Hey guys, did anyone try the Visico VT-300P AC/DC? Whats the highest sync speed? 
Im looking for a cheap stobe I can use outdoors while shooting on a shutter speed around 1/1250.


----------



## tirediron (May 28, 2014)

The highest sync speed will be your camera's native sync speed; 1/250 or less for 99% of cameras out there today.  If you want to use high-speed sync, then you're going to need either a speedlight from your  camera maker, or one of a very limited number of third party units.


----------



## Naz (May 28, 2014)

tirediron said:


> The highest sync speed will be your camera's native sync speed; 1/250 or less for 99% of cameras out there today.  If you want to use high-speed sync, then you're going to need either a speedlight from your  camera maker, or one of a very limited number of third party units.



Im using canon 60D. Do you mean I should use a third party like pocket wizard to get HSS?
If so, then I would need two of the pocket wizard FlexTT5, one on the camera and the other on the flash. Is that right?
What other triggers similar to the pocket wizard FlexTT5 with a less price.


----------



## TCampbell (May 28, 2014)

When cameras take photos at high shutter speed, they don't actually completely open the shutter.  The focal plane shutter has two doors and they slide apart to create a gap.  That gap "sweeps" across the sensor to expose the image.  The speed that the doors move never changes... only the delay between the time door #1 starts opening and when door #2 starts to follow will change. 

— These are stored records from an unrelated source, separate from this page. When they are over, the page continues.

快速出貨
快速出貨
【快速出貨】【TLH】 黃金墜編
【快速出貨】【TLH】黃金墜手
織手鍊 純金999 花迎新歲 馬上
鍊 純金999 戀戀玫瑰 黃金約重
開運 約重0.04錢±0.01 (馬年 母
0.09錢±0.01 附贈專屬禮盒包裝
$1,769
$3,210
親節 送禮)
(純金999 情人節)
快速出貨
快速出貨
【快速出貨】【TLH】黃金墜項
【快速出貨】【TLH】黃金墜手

The flash "sync" speed is the fastest speed at which there is enough time for door #1 to open completely without door #2 needing to close.  At that point -- with the sensor completely exposed -- the flash can fire and every pixel on the sensor will get the benefit of the flash.

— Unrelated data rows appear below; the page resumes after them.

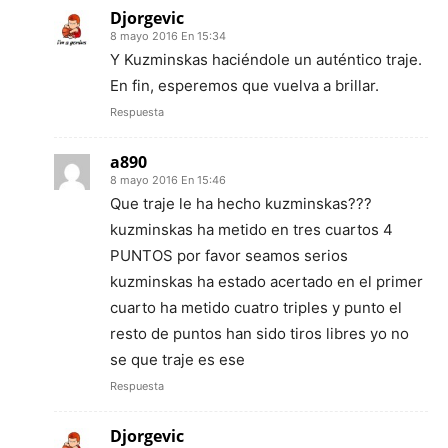
Djorgevic
8 mayo 2016 En 15:34
Y Kuzminskas haciéndole un auténtico traje.
En fin, esperemos que vuelva a brillar.
Respuesta
a890
8 mayo 2016 En 15:46
Que traje le ha hecho kuzminskas???
kuzminskas ha metido en tres cuartos 4
PUNTOS por favor seamos serios
kuzminskas ha estado acertado en el primer
cuarto ha metido cuatro triples y punto el
resto de puntos han sido tiros libres yo no
se que traje es ese
Respuesta
Djorgevic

In "high speed sync" mode, the flash has to pulse while the doors are sweeping across the sensor so that every point on the image sensor will have received the same amount of light.  But the down-side to this is that means the flash cannot fire all of it's stored energy in just one burst... it has to save enough up enough energy to fire all the required bursts without needing to recycle the capacitors.  This means you don't get to use as much light when you use high-speed sync.  You can compensate by clustering groups of flashes together (they actually make flash mounts that are designed to allow you to cluster 3 or 6 flashes on one mount so they can all fire at the same time.)

With PocketWizard, you need a minimum of two components.  The "Flex" (and these are made for both Canon E-TTL and Nikon iTTL so you have to make sure you get the right model for your camera) can be EITHER a transmitter or a receiver.  You'd put one on camera and the other would be remote with the flash.  But PocketWizard also makes a slightly smaller transmitter-only unit called the "Mini".  You can use a MiniTT1 and FlexTT5 together instead of two FlexTT5's.  While there are lots of radio-controlled trigger systems, very few support E-TTL ... but the PocketWizard Mini & Flex system does (well the Canon version does... the Nikon version supports iTTL).   The downside is... these things don't come cheap.

I had planned to buy the PocketWizard Mini/Flex system when Canon introduced their radio technology flash system.  I found that I could buy a Canon ST-E3-RT (that's the on-camera controller) and Speedlite 600EX-RT (I own a few of these) for not much more than the native 580EX II speedlites that I was using combined with the cost of PocketWizards and there were some integration benefits for using the Canon system.  I opted for the Canon system.


----------



## Scatterbrained (May 28, 2014)

If you want to use a superfast shutter speed with a studio strobe, you need to look into "hypersync".     Hypersync basically uses the "tail" of the flash duration for the exposure.  You lose a lot of power, but gain a very fast shutter speed.  Triggers like the Phottix Odins and PocketWizard will let you achieve this via programmable delays.  Granted Hypersync® is a trademarked term, so when you search for it you'll get a lot of PocketWizard links.    Phottix refers to it as OverDrive.


----------



## Naz (May 29, 2014)

The Visico VT-300P has a flash duration of 1/800 to 1/1200s, does that mean I can't go above 1/1200 even when using the pocketwizard flexTT5?


----------